Les principales différences entre l’entraînement par intervalles et le Tempo run sont donc l’intensité et la durée des efforts. Les intervalles sont idéaux pour améliorer la vitesse et la capacité d’utilisation de l’oxygène, tandis que les courses à rythme élevé sont idéales pour améliorer l’endurance cardiovasculaire, c’est-à-dire la capacité du cœur et des poumons à travailler à pleine capacité pendant une période de temps plus longue.

Voici un exemple de tempo run proposé par running.COACH :

Les avantages de l’entraînement intense

Pourquoi les entraînements intenses sont-ils si efficaces pour optimiser l’entraînement ?

Lorsque le seuil anaérobie est dépassé au cours d’un entraînement intense, le lactate s’accumule dans le sang. L’athlète entre alors dans un état de dette d’oxygène, qui est remboursé pendant la phase de récupération, au cours de laquelle le cœur et les poumons travaillent ensemble pour décomposer l’acide lactique. Avec le temps, le corps devient plus efficace pour éliminer le lactate du sang.

En d’autres termes, vous améliorez votre condition physique et êtes en mesure de vous entraîner à une intensité plus élevée pendant des périodes plus longues avant que la fatigue et la douleur ne surviennent. L’adaptation qui se produit pendant la phase de récupération est appelée supercompensation.

Voici quelques avantages de l’entraînement intensif :

  • Amélioration de la condition physique
  • Augmentation de la VO2max et du rythme
  • Amélioration du seuil de lactate
  • Augmentation du nombre de calories brûlées
  • Optimisation de l’efficacité du métabolisme aérobie
  • Augmentation des réserves de glycogène musculaire
  • Augmentation de la densité capillaire musculaire
  • Variété dans la routine d’entraînement quotidienne

Entraînement intensif avec running.COACH

Il est conseillé de laisser à l’organisme le temps de récupérer entre deux entraînements intensifs. Pour 3 séances hebdomadaires, running.COACH propose un entraînement intensif (intervalles ou tempo run), une course d’endurance et une course longue. Pour 4 séances hebdomadaires, 2 séances d’entraînement intenses (intervalles et tempo run) sont prévues.

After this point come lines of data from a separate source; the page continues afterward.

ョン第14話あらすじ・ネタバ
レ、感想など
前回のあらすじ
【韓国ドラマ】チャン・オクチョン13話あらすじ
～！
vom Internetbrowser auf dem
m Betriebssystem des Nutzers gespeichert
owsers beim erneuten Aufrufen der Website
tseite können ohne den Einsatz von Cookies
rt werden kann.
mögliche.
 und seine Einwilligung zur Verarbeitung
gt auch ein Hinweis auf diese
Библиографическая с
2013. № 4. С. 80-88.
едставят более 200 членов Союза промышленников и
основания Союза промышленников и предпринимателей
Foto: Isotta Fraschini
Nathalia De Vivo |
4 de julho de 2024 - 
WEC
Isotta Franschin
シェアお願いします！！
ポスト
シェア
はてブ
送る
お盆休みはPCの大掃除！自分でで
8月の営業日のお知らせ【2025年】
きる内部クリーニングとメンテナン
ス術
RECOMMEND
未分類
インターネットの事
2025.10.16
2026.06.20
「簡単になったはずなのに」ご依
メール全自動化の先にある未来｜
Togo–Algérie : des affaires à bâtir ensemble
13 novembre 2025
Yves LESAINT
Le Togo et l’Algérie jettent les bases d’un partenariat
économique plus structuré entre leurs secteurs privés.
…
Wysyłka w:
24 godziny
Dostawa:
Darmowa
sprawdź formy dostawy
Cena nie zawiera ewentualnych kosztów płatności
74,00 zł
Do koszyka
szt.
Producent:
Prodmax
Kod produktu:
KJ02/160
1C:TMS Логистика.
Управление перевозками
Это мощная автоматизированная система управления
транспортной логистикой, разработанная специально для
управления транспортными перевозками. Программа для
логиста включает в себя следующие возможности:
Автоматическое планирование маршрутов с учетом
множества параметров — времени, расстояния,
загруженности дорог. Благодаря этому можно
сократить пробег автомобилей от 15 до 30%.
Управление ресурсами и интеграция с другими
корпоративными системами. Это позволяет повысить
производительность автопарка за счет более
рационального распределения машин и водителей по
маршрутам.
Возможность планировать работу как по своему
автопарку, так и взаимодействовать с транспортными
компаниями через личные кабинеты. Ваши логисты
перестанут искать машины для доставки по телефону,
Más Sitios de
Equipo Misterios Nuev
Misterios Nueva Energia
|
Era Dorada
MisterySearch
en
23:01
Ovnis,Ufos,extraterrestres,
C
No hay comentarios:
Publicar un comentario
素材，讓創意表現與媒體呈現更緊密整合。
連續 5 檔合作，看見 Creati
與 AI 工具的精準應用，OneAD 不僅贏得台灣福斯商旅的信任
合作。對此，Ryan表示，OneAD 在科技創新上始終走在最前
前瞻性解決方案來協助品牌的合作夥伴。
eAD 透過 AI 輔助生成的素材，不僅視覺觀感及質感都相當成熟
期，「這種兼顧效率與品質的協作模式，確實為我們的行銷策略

Les séances d’entraînement intenses sont un paramètre important du plan dynamique running.COACH. Sur la base de la performance des intervalles et des courses à rythme élevé, le plan décide si l’entraînement doit être modifié ou non. En d’autres termes, le plan fixe une allure que vous devez être capable de maintenir sur toutes les charges. Si vous vous sentez capable de courir à un rythme plus rapide, running.COACH vous y autorise volontiers (à condition que vous puissiez maintenir le rythme). Si l’algorithme détecte que l’utilisateur n’est pas en mesure d’atteindre l’objectif au cours de plusieurs séances d’entraînement intenses, il suggérera une modification du plan.

Remarque : les séances d’entraînement intenses sont très exigeantes pour le corps. Il est recommandé d’augmenter progressivement les charges pour éviter le risque de surentraînement ou de blessure et de faire une pause après les séances d’entraînement intenses si nécessaire.